+++ ENTRIES PROVIDED

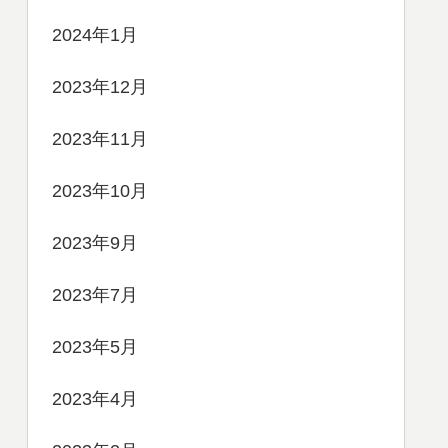
2024年1月
2023年12月
2023年11月
2023年10月
2023年9月
2023年7月
2023年5月
2023年4月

++++++

- TASK
Transcribe all entries above exactly. Drop the pictures.

- RESULT FOR THIS EXERCISE
2024年1月
2023年12月
2023年11月
2023年10月
2023年9月
2023年7月
2023年5月
2023年4月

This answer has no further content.